President Barack Obama extended the farm bill Friday when he signed the Agriculture Act of 2014. This is the second massive bipartisan bill to be enacted in as many months, the first being the Bipartisan Budget Act of 2013.

Besides the shock of Congress working together, the new farm bill makes some pretty significant, though not entirely prudent, changes.

The law, debated for the past two years, totals $956 billion in expenditures and makes two noteworthy changes. The first concerns food stamps. Approximately 80 percent of the money is allocated to the Supplemental Nutrition Assistance Program, the official name of the food stamps program. The new bill will cut approximately $8 billion in funding to food stamps over the next 10 years. This is far short of the $40 billion that House Republicans initially sought to cut.

As the New York Times noted, only 4 percent of food stamp beneficiaries will be affected. Yet, that amounts to a whopping 850,000 families losing almost $90 a month in food assistance.

It’s unfortunate that cuts are being made to some of America’s poorest citizens. However, the bill makes those cuts in a semi-responsible manner, avoiding the across-the-board cuts that Congress resorted to with the sequester, a decision that cuts spending to almost everything when Congress couldn’t decide what exactly to cut. Instead, the law closes loopholes like the Utility Assistance Program, which offered federal food stamp dollars to families whose utility bill was subsidized by the state. Many states took advantage of this by offering subsidies as little as $1, allowing families to receive hundreds of dollars more in food stamps.
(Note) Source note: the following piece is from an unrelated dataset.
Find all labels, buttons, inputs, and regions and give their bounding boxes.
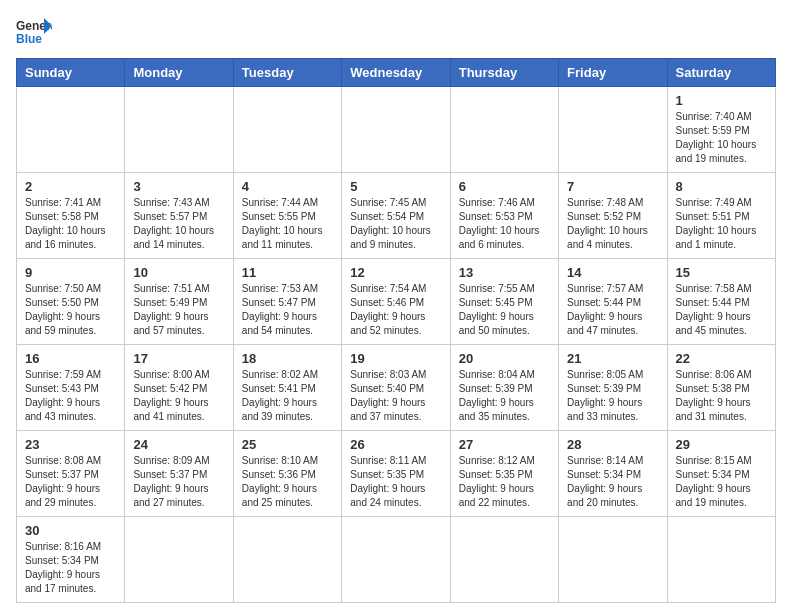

House Republicans are quick to note the cost of food stamps has nearly doubled under Obama. This is true. But they fail to consider the impact of the economic recession. As the economy continues to recover, albeit at a painfully slow pace, the number of food stamp beneficiaries should start to decline.

The second change to the farm bill affects the farms themselves. In the past, the federal government paid money to farmers through direct payments to alleviate the woes of a poor harvest. The problem with direct payments was that farmers could collect them even if they didn’t plant anything.

The new farm bill seeks to address the issue by eliminating the direct payments, bolstering the crop insurance program. That seems reasonable. The problem is the insurance program and its subsidies continue to distort the free market. It locks in higher prices for commodities, encouraging farms to shift away from the production of staples such as wheat and switch to products like corn, which is used to make high fructose corn syrup and ethanol.

The government’s insurance plan not only subsidizes farmers, but also subsidizes insurance companies. According to The Economist, between 2005 and 2009, for every dollar that went to farmers, $1.44 went to insurance companies, an industry that recorded huge profits.

The new farm bill seeks to limit the subsidies that go to ‘big farms,’ otherwise known as ‘agribusinesses,’ yet it falls woefully short. In virtually no other industry does the U.S. government guarantee businesses will not go under. In an ideal world, the bill would only help those farmers who need it most – small family farms – not the huge conglomerates that often post huge earnings.

The new farm bill identifies a number of problems with existing government policies, but a number of the changes it seeks to make fail to address the underlying problem: the government’s tendency to distort the agricultural market. The bill should focus on helping the small farms that compete with agribusinesses and those who rely on food stamps for their very survival.